No Sign Of Antifa So Far In Justice Department Cases Brought Over Unrest


----------



## Florida173 (Jan 25, 2021)

Brill said:


> Even terrorism isn’t terrorism anymore.
> 
> No Sign Of Antifa So Far In Justice Department Cases Brought Over Unrest



If they keep up their antics in Tacoma and other places right now.. it's only a matter of time that people realize that they are an actual threat to democracy.. along with all other black bloc movements


----------



## SpitfireV (Jan 25, 2021)

I think you guys need to be careful about banning any Canadian entertainers otherwise you will all be sitting around reading books as your only form of entertainment. BOOKS for god's sake.


----------



## Kraut783 (Jan 25, 2021)

Florida173 said:


> Bieber has been terrorizing us for how long?
> 
> Question.. does a group have to actually do acts of terrorism to be considered a terrorist group, or is it just for the feels?

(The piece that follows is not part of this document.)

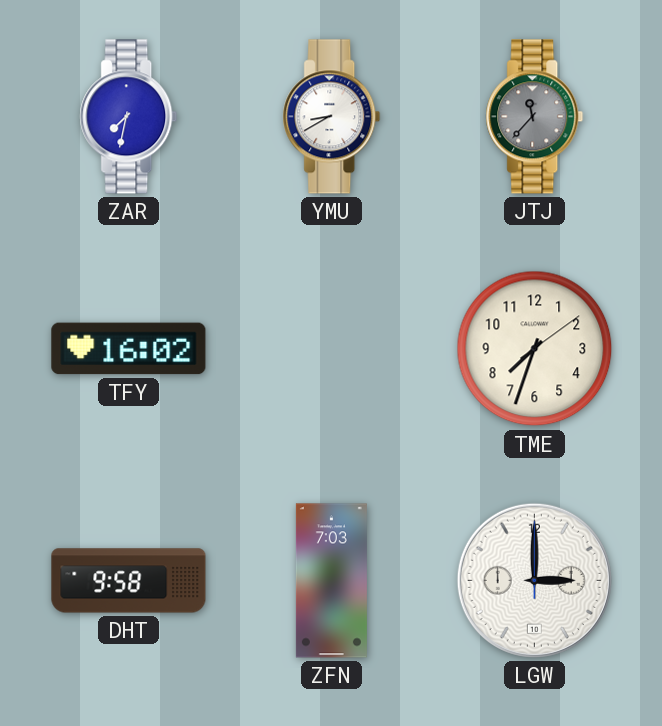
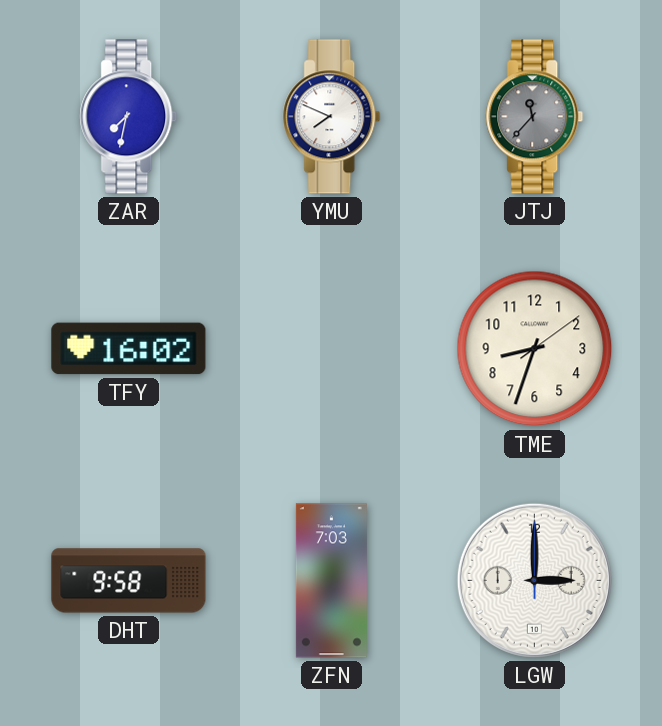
YMU: 8:40 -> 7:49
TME: 7:33 -> 8:33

With no Domestic Terrorism statute....hard to classify a group in the US as a Designated Terrorist Organization (DTO).

FBI Domestic Terrorism defined: Violent, criminal acts committed by individuals and/or groups to further ideological goals stemming from domestic influences, such as those of a political, religious, social, racial, or environmental nature.

I see a push in the future for some kind of Domestic Violent Extremist (DVE)....it's the new buzz word.


----------



## Florida173 (Jan 25, 2021)

Kraut783 said:


> With no Domestic Terrorism statute....hard to classify a group in the US as a Designated Terrorist Organization (DTO).
> 
> FBI Domestic Terrorism defined: Violent, criminal acts committed by individuals and/or groups to further ideological goals stemming from domestic influences, such as those of a political, religious, social, racial, or environmental nature.
> 
> I see a push in the future for some kind of Domestic Violent Extremist (DVE)....it's the new buzz word.

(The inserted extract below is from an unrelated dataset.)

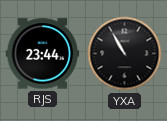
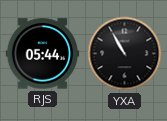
RJS: 23:44 -> 05:44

At least we don't have one of the ardent supporters and voters of the PATRIOT act in charge of the country right now... oh shit.. who on earth voted this guy into office?


----------



## Brill (Jan 25, 2021)

Florida173 said:


> At least we don't have one of the ardent supporters and voters of the PATRIOT act in charge of the country right now... oh shit.. who on earth voted this guy into office?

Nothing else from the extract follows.